# Work item:
Nothing but the lines from the one with "hangat oleh masyarakat" through the last line of the data should be restated, each word for word.

Start of Supplied data

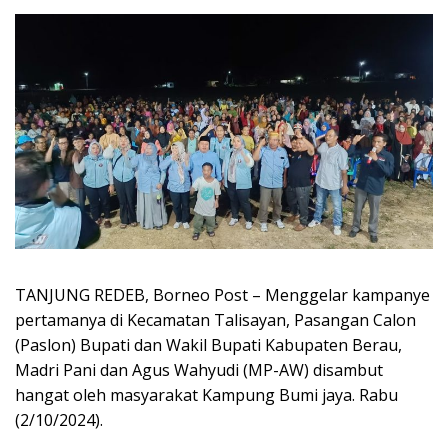
TANJUNG REDEB, Borneo Post – Menggelar kampanye
pertamanya di Kecamatan Talisayan, Pasangan Calon
(Paslon) Bupati dan Wakil Bupati Kabupaten Berau,
Madri Pani dan Agus Wahyudi (MP-AW) disambut
hangat oleh masyarakat Kampung Bumi jaya. Rabu
(2/10/2024).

End of Supplied data

# Solution:
hangat oleh masyarakat Kampung Bumi jaya. Rabu
(2/10/2024).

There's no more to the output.